• Your task:
Report the count of lines containing the word "Wird" in these records, with no other text.

• Transcribed page contents:
+ + + + +

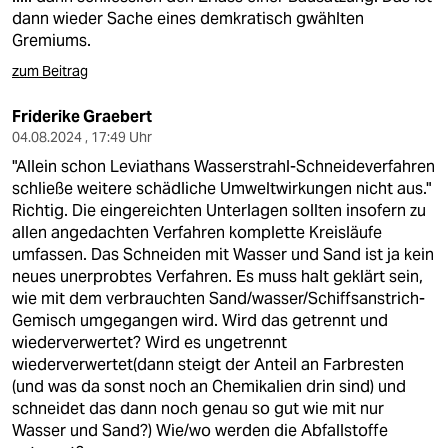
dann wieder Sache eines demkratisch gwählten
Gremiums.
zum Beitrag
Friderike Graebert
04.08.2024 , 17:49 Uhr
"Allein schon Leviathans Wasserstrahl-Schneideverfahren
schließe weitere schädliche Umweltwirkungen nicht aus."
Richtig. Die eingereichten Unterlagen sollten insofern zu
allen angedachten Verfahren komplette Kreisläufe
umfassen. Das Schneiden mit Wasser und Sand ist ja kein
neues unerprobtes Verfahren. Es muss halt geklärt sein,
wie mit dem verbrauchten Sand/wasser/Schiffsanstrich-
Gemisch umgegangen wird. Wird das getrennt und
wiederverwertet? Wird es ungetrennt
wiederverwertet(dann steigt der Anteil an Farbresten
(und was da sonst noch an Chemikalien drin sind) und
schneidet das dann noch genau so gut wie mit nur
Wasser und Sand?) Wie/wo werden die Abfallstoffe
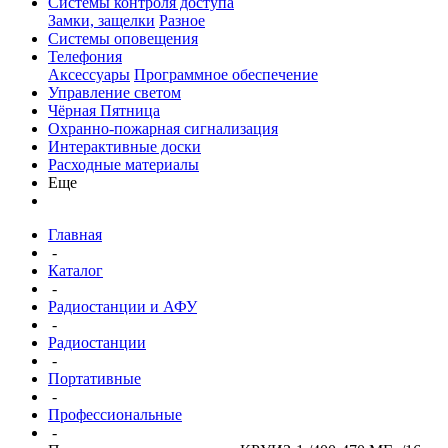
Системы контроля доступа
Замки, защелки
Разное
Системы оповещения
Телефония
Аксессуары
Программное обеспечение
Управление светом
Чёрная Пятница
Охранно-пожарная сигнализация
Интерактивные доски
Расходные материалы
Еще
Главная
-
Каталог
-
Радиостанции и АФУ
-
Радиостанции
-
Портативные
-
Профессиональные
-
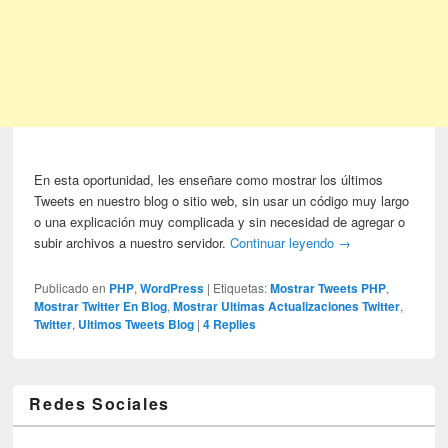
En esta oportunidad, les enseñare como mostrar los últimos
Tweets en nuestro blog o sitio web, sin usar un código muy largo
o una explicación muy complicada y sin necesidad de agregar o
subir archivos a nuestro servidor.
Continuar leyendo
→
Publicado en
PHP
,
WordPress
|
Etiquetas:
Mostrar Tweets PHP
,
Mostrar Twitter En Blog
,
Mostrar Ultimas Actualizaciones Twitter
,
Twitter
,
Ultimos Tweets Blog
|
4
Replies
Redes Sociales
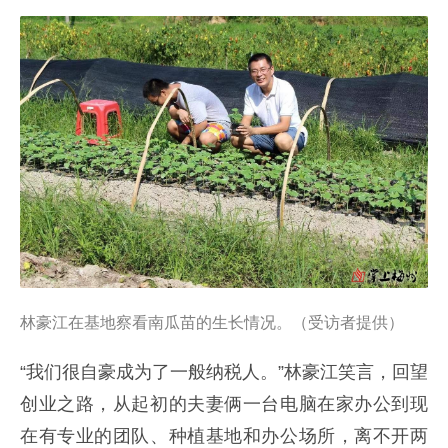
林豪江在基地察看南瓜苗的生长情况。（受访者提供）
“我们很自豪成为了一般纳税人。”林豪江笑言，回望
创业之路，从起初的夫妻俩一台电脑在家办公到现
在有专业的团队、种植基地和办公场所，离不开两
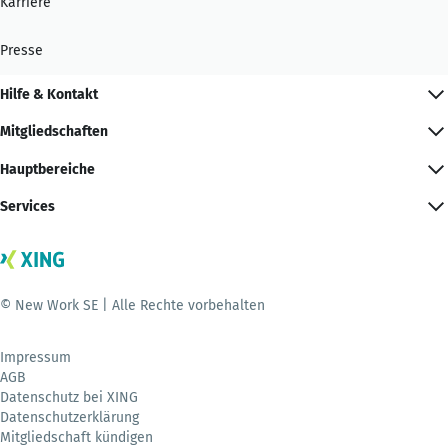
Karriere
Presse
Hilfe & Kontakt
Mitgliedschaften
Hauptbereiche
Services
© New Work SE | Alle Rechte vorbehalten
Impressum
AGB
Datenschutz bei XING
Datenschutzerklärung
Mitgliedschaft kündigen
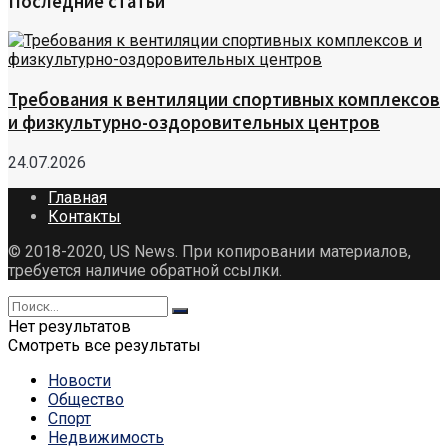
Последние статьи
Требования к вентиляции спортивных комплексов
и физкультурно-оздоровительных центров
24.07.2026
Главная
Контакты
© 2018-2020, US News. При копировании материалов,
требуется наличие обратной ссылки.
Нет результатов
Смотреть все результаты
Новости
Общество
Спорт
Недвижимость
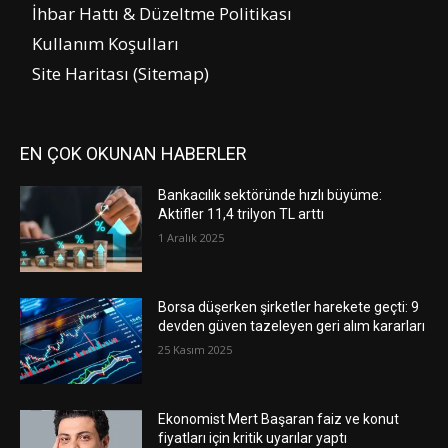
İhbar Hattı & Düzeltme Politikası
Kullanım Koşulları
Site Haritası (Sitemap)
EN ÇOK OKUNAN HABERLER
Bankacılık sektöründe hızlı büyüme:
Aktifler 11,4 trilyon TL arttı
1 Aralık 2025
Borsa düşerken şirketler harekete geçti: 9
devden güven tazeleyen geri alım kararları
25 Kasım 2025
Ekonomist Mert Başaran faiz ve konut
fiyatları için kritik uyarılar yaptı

+ + + + +

• Result of the task:
2